Chernev was a Russian-born American chess author who came to the US in 1920.  He was a national master who wrote at least 10 chess books.  He died in San Francisco in 1981.

Harkness was mostly a chess organizer and editor of Chess Review who was born in Glasgow, Scotland.  He was an International Arbiter and a member of the FIDE Permanent Rules Commission.  He died on a train on Yugoslavia, on his way to the 1972 Skopje Chess Olympiad.  He was not a master and he wrote at least 5 chess books.  In 1950, he wrote Invitation to Bridge.

In the foreword, the authors said that in Russia, children play chess almost before they learn to speak.  And rather than put a second Queen in a picture, the authors used a rook, turned upside down, to represent a second Queen for a position that had two queens on the board for White.

The games themselves are written in English descriptive notation.  There is not very much in opening variations, but the authors list the total amount of possible ways of playing the first 10 moves.  They quote the number as 169,518,829,100,544,000,000,000,000,000!

The book itself is 221 pages in length (again, lots of diagrams) and is one of the most successful chess books ever written, with sales over 100,000. It was once considered a #1 best seller in chess books.

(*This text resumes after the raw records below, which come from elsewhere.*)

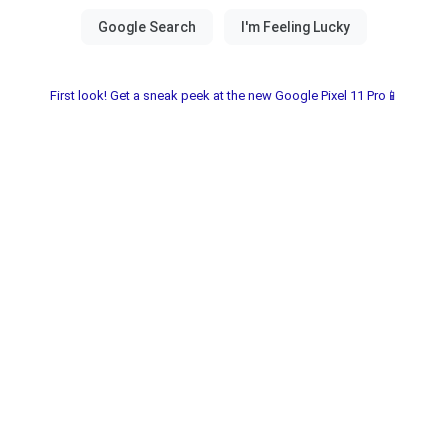
First look! Get a sneak peek at the new Google Pixel 11 Pro📱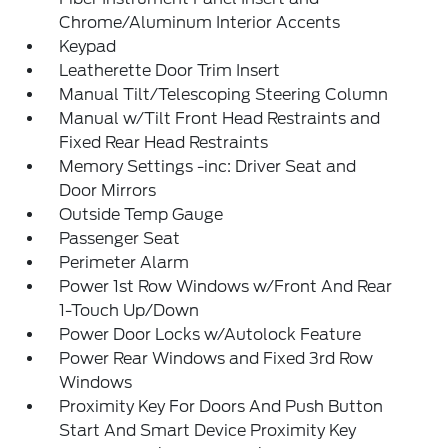
Chrome/Aluminum Interior Accents
Keypad
Leatherette Door Trim Insert
Manual Tilt/Telescoping Steering Column
Manual w/Tilt Front Head Restraints and
Fixed Rear Head Restraints
Memory Settings -inc: Driver Seat and
Door Mirrors
Outside Temp Gauge
Passenger Seat
Perimeter Alarm
Power 1st Row Windows w/Front And Rear
1-Touch Up/Down
Power Door Locks w/Autolock Feature
Power Rear Windows and Fixed 3rd Row
Windows
Proximity Key For Doors And Push Button
Start And Smart Device Proximity Key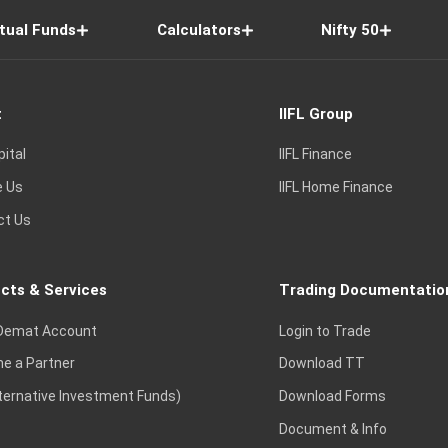
tual Funds
Calculators
Nifty 50
t
IIFL Group
pital
IIFL Finance
e Us
IIFL Home Finance
ct Us
cts & Services
Trading Documentatio
Demat Account
Login to Trade
e a Partner
Download TT
lternative Investment Funds)
Download Forms
Document & Info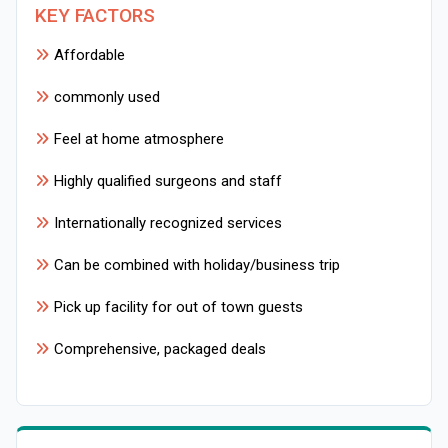
KEY FACTORS
Affordable
commonly used
Feel at home atmosphere
Highly qualified surgeons and staff
Internationally recognized services
Can be combined with holiday/business trip
Pick up facility for out of town guests
Comprehensive, packaged deals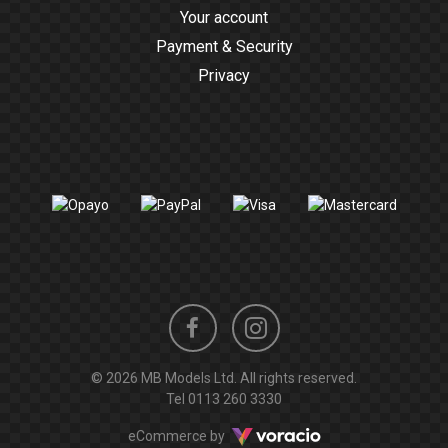
Your account
Payment & Security
Privacy
Instagram
Facebook
© 2026 MB Models Ltd. All rights reserved.
profile
profile
Tel
0113 260 3330
Voracio
eCommerce by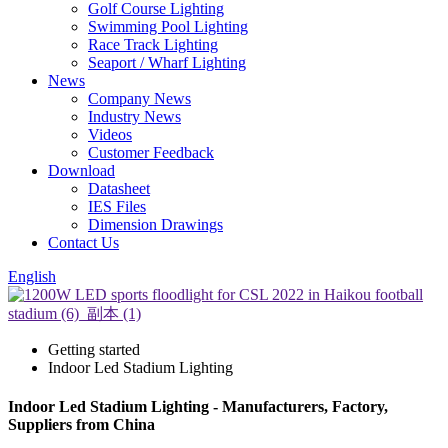
Golf Course Lighting
Swimming Pool Lighting
Race Track Lighting
Seaport / Wharf Lighting
News
Company News
Industry News
Videos
Customer Feedback
Download
Datasheet
IES Files
Dimension Drawings
Contact Us
English
Getting started
Indoor Led Stadium Lighting
Indoor Led Stadium Lighting - Manufacturers, Factory,
Suppliers from China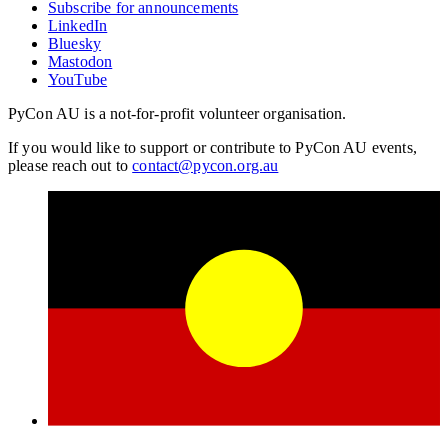
Subscribe for announcements
LinkedIn
Bluesky
Mastodon
YouTube
PyCon AU is a not-for-profit volunteer organisation.
If you would like to support or contribute to PyCon AU events,
please reach out to
contact@pycon.org.au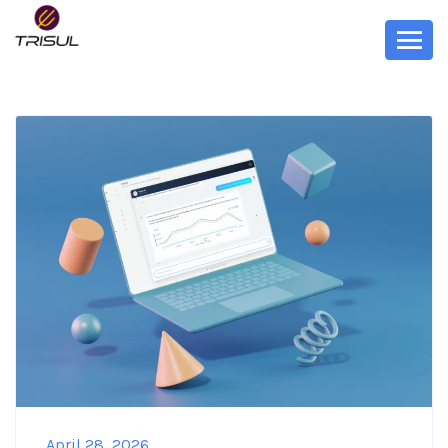
April 28, 2026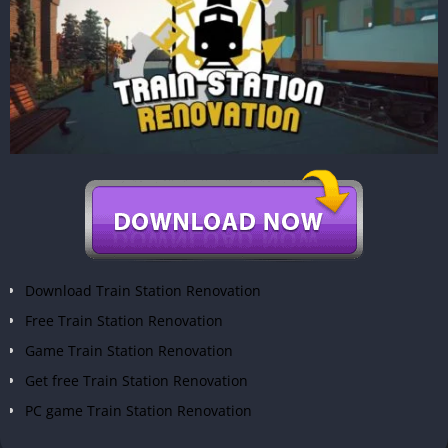
Download Train Station Renovation
Free Train Station Renovation
Game Train Station Renovation
Get free Train Station Renovation
PC game Train Station Renovation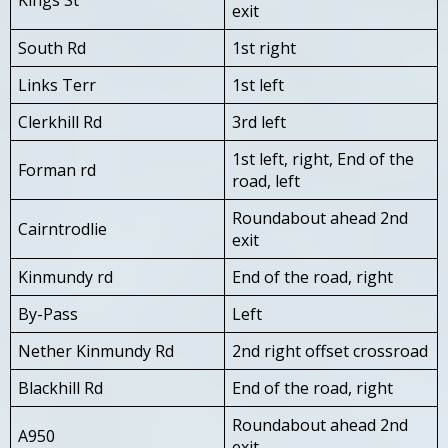
exit
South Rd
1st right
Links Terr
1st left
Clerkhill Rd
3rd left
1st left, right, End of the
Forman rd
road, left
Roundabout ahead 2nd
Cairntrodlie
exit
Kinmundy rd
End of the road, right
By-Pass
Left
Nether Kinmundy Rd
2nd right offset crossroad
Blackhill Rd
End of the road, right
Roundabout ahead 2nd
A950
exit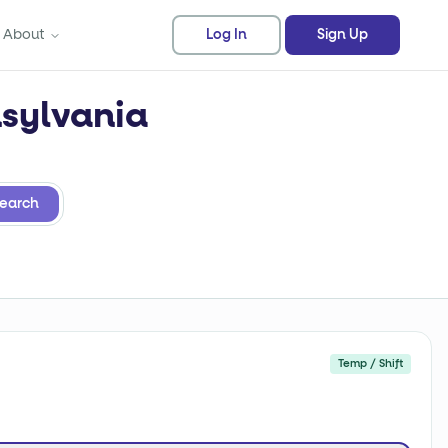
About
Log In
Sign Up
nsylvania
earch
Temp / Shift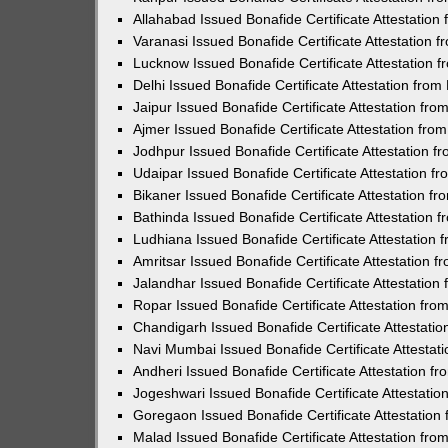
Allahabad Issued Bonafide Certificate Attestatio
Varanasi Issued Bonafide Certificate Attestation
Lucknow Issued Bonafide Certificate Attestation
Delhi Issued Bonafide Certificate Attestation fro
Jaipur Issued Bonafide Certificate Attestation f
Ajmer Issued Bonafide Certificate Attestation fr
Jodhpur Issued Bonafide Certificate Attestation 
Udaipar Issued Bonafide Certificate Attestation 
Bikaner Issued Bonafide Certificate Attestation 
Bathinda Issued Bonafide Certificate Attestation
Ludhiana Issued Bonafide Certificate Attestation
Amritsar Issued Bonafide Certificate Attestation
Jalandhar Issued Bonafide Certificate Attestatio
Ropar Issued Bonafide Certificate Attestation fr
Chandigarh Issued Bonafide Certificate Attestati
Navi Mumbai Issued Bonafide Certificate Attesta
Andheri Issued Bonafide Certificate Attestation 
Jogeshwari Issued Bonafide Certificate Attestati
Goregaon Issued Bonafide Certificate Attestatio
Malad Issued Bonafide Certificate Attestation fr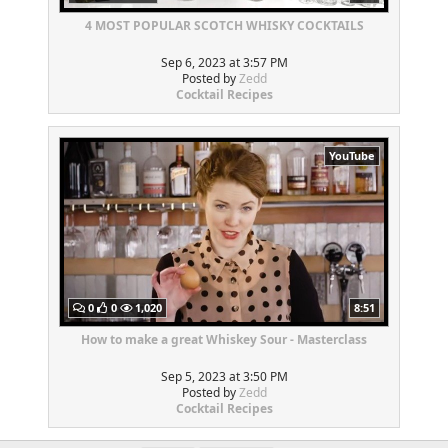
4 MOST POPULAR SCOTCH WHISKY COCKTAILS
Sep 6, 2023 at 3:57 PM
Posted by
Zedd
Cocktail Recipes
YouTube
0
0
1,020
8:51
How to make a great Whiskey Sour - Masterclass
Sep 5, 2023 at 3:50 PM
Posted by
Zedd
Cocktail Recipes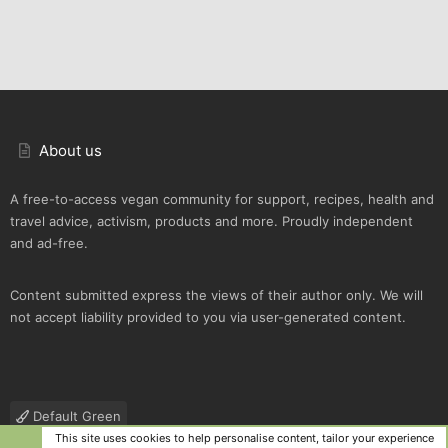
About us
A free-to-access vegan community for support, recipes, health and
travel advice, activism, products and more. Proudly independent
and ad-free.
Content submitted express the views of their author only. We will
not accept liability provided to you via user-generated content.
Default Green
This site uses cookies to help personalise content, tailor your experience
Contact us
Terms and rules
Privacy policy
Help
R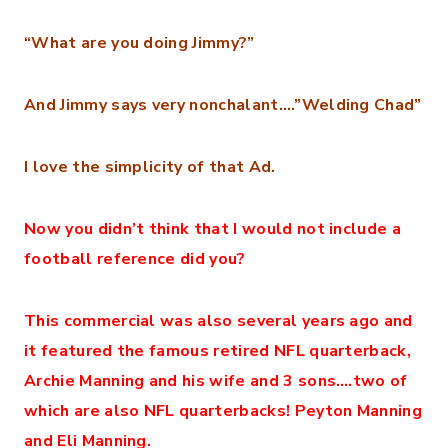
“What are you doing Jimmy?”
And Jimmy says very nonchalant….”Welding Chad”
I love the simplicity of that Ad.
Now you didn’t think that I would not include a
football reference did you?
This commercial was also several years ago and
it featured the famous retired NFL quarterback,
Archie Manning and his wife and 3 sons….two of
which are also NFL quarterbacks! Peyton Manning
and Eli Manning.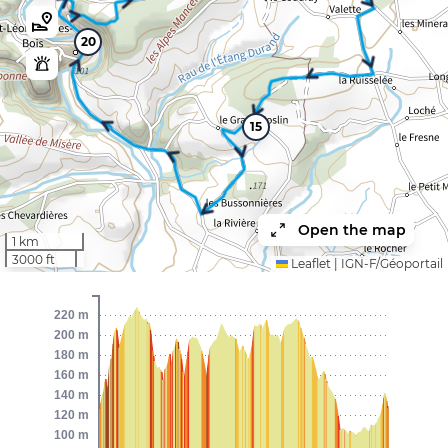
20
15
Open the map
1 km
3000 ft
Leaflet
|
IGN-F/Géoportail
220 m
200 m
180 m
160 m
140 m
120 m
100 m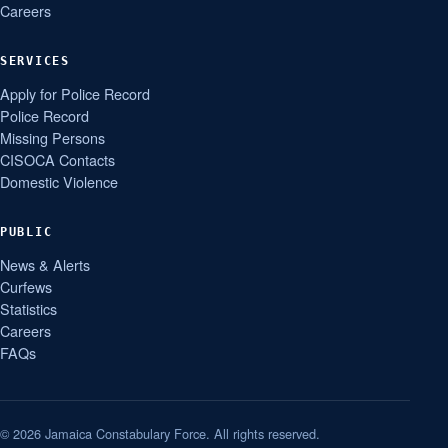
Careers
SERVICES
Apply for Police Record
Police Record
Missing Persons
CISOCA Contacts
Domestic Violence
PUBLIC
News & Alerts
Curfews
Statistics
Careers
FAQs
© 2026 Jamaica Constabulary Force. All rights reserved.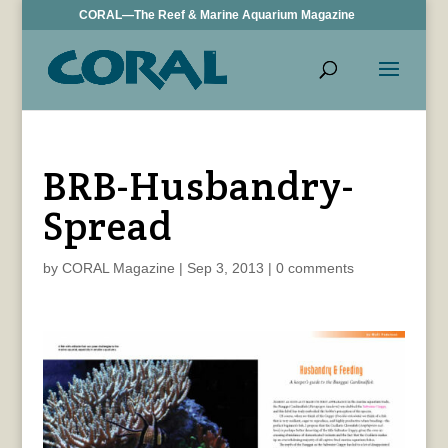
CORAL—The Reef & Marine Aquarium Magazine
BRB-Husbandry-
Spread
by
CORAL Magazine
|
Sep 3, 2013
|
0 comments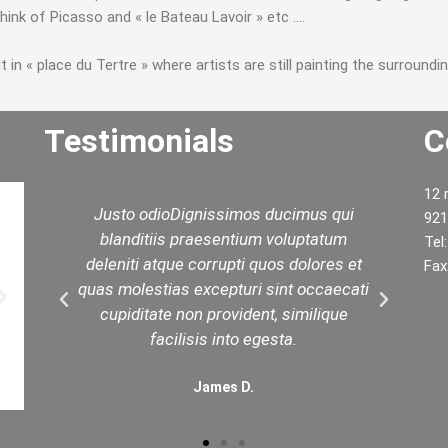
hink of Picasso and « le Bateau Lavoir » etc ….
in « place du Tertre » where artists are still painting the surroundin
Testimonials
C
12 
d
Justo odioDignissimos ducimus qui
W
921
ed
blanditiis praesentium voluptatum
yo
Tel
est
deleniti atque corrupti quos dolores et
t
Fax
in
quas molestias excepturi sint occaecati
.
cupiditate non provident, similique
facilisis into egesta.
James D.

It is a basic beginner's book that could be updated with better photographs (the ones in the book are sometimes blurry) and the moves converted into algebraic notation.  I would even add a few more traps and give credit to some of the players who played the games and combinations found in the book.

Many people have recommended this book.  International Master Kenneth Regan said that this was one of his 3 favorite books (besides My System and Pawn Power in Chess) which he still recommends as the best book spanning the progression from beginner to advanced thinking, and which shows some of the beauty of the game.

In the downloads section, I added a pgn file of the games and combinations from the book, with some short notes.

Here is one of the games from the book (my notes).

 

» posted in billwall's Blog
 

Comments:

by qixel - 4 months ago
Los Angeles United States
Member Since: May 2009
Member Points: 910

I also found out that Harkness devised a chess rating system that was officially used by the USCF between 1950 and 1960.

by philidor_position - 4 months ago
international International
Member Since: May 2009
Member Points: 1086

interesting end to a hot middlegame, white basically kept pushing the pawn and won. These things can go faster then they look.

by shareefh - 4 months ago
Amman Jordan
Member Since: Sep 2009
Member Points: 215

Thanks for the article...

by Ricardo_Morro - 4 months ago
Bridgeport, CT United States
Member Since: Oct 2007
Member Points: 718

This is one of the books I remember studying in my early teens when starting out in chess. Chernev was one of my favorite chess authors in those days, along with Horowitz.